My annual list of totally optional, merely suggested things for Baltimore Sun readers to do in the new year begins with this: Don’t make resolutions.
Instead, make a list of 12 things you’d like to do in 2025 — just one per month — then check them off as you go.
This is more practical than making resolutions that invite futility and, ultimately, make you feel like a loathsome sluggard.
I’ll make two suggestions for each month (plus one, for a total of 25 to go with the new year) to get you started. But come up with your own — 12 things you’ve been meaning to do for a while — and stick the list on the refrigerator.
January: Buy some stationery — in Baltimore, there’s Paper Herald on St. Paul Street — get a good pen, and spend one afternoon writing (yes, by hand!) a few, brief letters to a few old friends. … Attend the Jan. 18 revival of H.L. Mencken’s Saturday Night Club, with music, food and drink at the Mencken House in Union Square.
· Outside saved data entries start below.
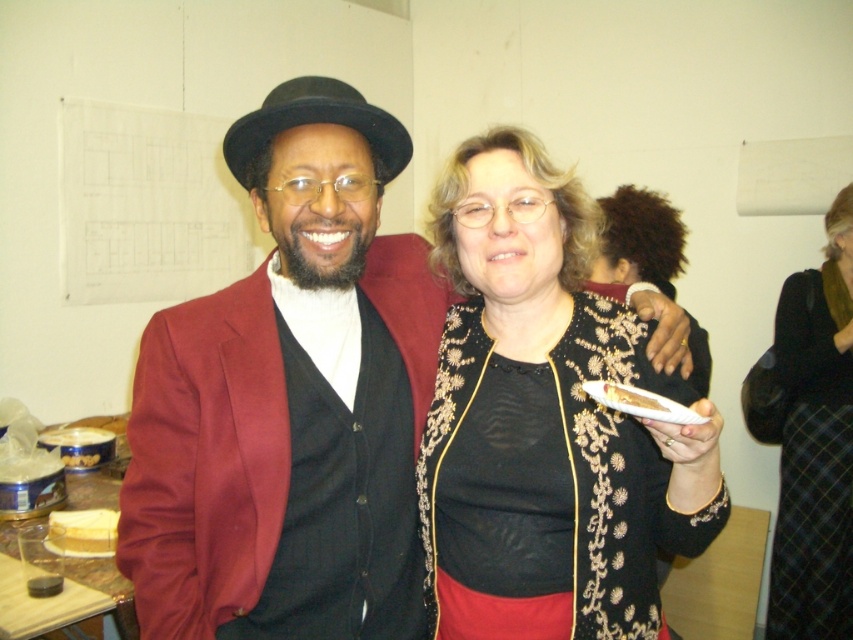 You are a photographer at the event and want to take a photo of the shiny black hat at center and the black embroidered jacket at center. Which object should you focus on first if you want to capture both in one shot without moving the camera?

The shiny black hat at center is taller than the black embroidered jacket at center, so you should focus on the shiny black hat at center first to ensure it fits within the frame.

You are at a party and want to take a photo with the black embroidered jacket at center and the black woolen skirt at lower right. To ensure both are visible in the frame, should you adjust your camera angle upwards or downwards?

The black embroidered jacket at center is above the black woolen skirt at lower right, so you should adjust your camera angle downwards to include both in the frame. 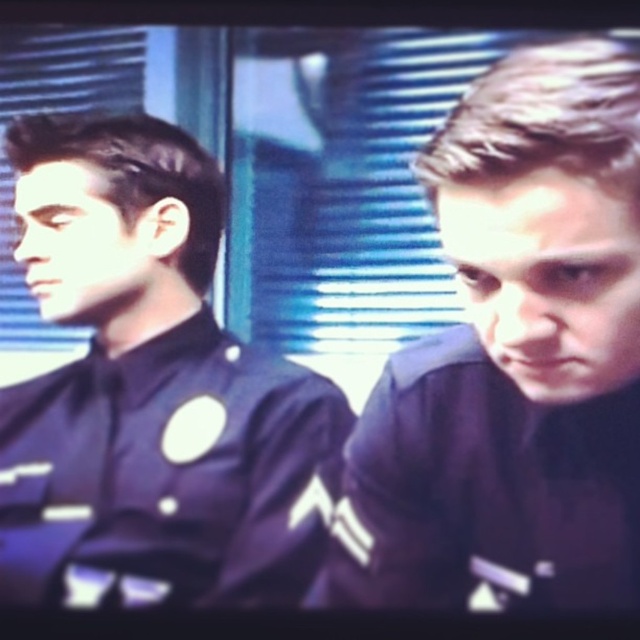 Question: Which point is closer to the camera?

Choices:
 (A) (500, 476)
 (B) (152, 189)

Answer: (A)

Question: Observing the image, what is the correct spatial positioning of matte black uniform at left in reference to dark blue uniform at right?

Choices:
 (A) left
 (B) right

Answer: (A)

Question: Does matte black uniform at left have a smaller size compared to dark blue uniform at right?

Choices:
 (A) no
 (B) yes

Answer: (A)

Question: Is matte black uniform at left above dark blue uniform at right?

Choices:
 (A) yes
 (B) no

Answer: (A)

Question: Which of the following is the farthest from the observer?

Choices:
 (A) (28, 417)
 (B) (416, 353)

Answer: (B)

Question: Which point is closer to the camera?

Choices:
 (A) (432, 556)
 (B) (8, 452)

Answer: (A) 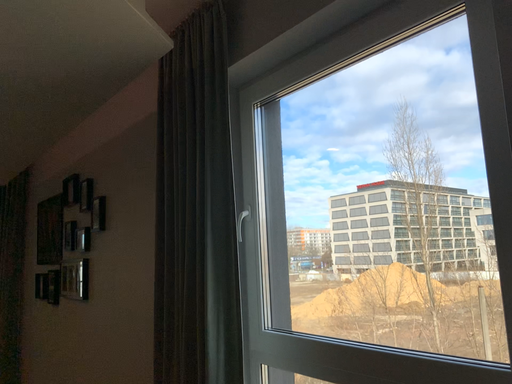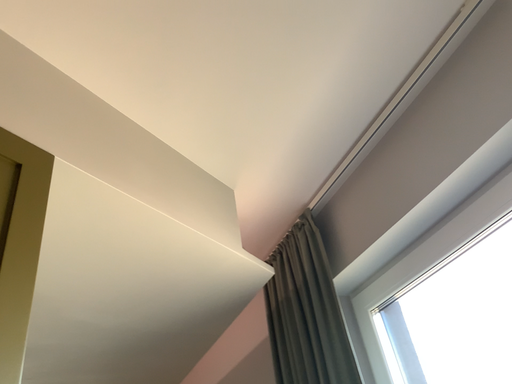 Question: How did the camera likely rotate when shooting the video?

Choices:
 (A) rotated downward
 (B) rotated upward

Answer: (B) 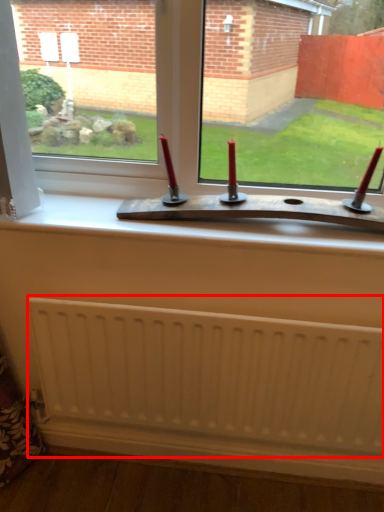 Question: From the image, what is the correct spatial relationship of radiator (annotated by the red box) in relation to window?

Choices:
 (A) right
 (B) left

Answer: (A) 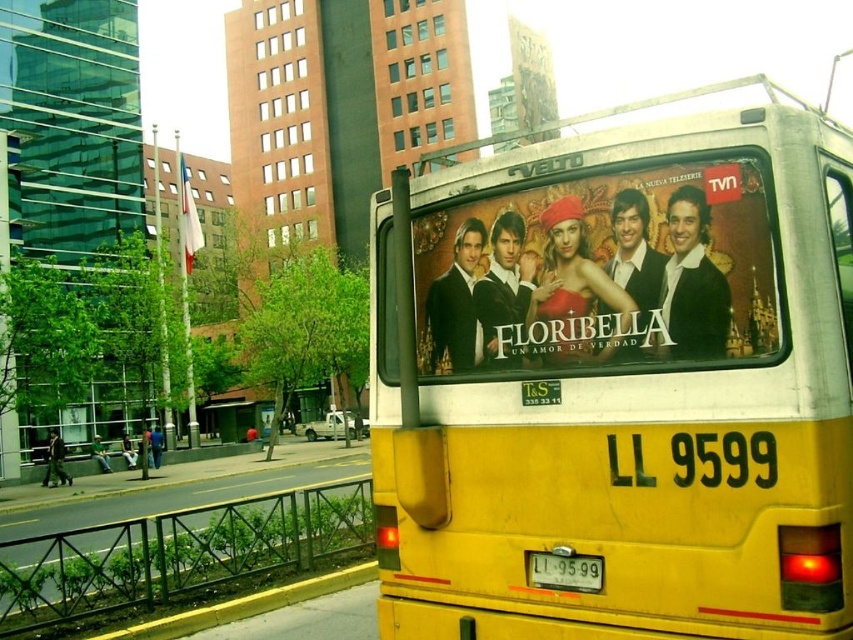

A fundraiser to benefit the house as well as the restoration of Mencken’s piano, it’s envisioned as the first in a series of Saturday night gatherings.
February: Spend one winter afternoon writing letters to Republicans in Congress, urging them to extend the prescription drug benefits of President Biden’s Inflation Reduction Act. … Visit “Lynching in Maryland,” a permanent exhibit that opened in October at the the Reginald F. Lewis Museum of Maryland African American History & Culture “to honor the victims of the 38 documented racial terror lynchings that occurred in the state between 1854 and 1933.”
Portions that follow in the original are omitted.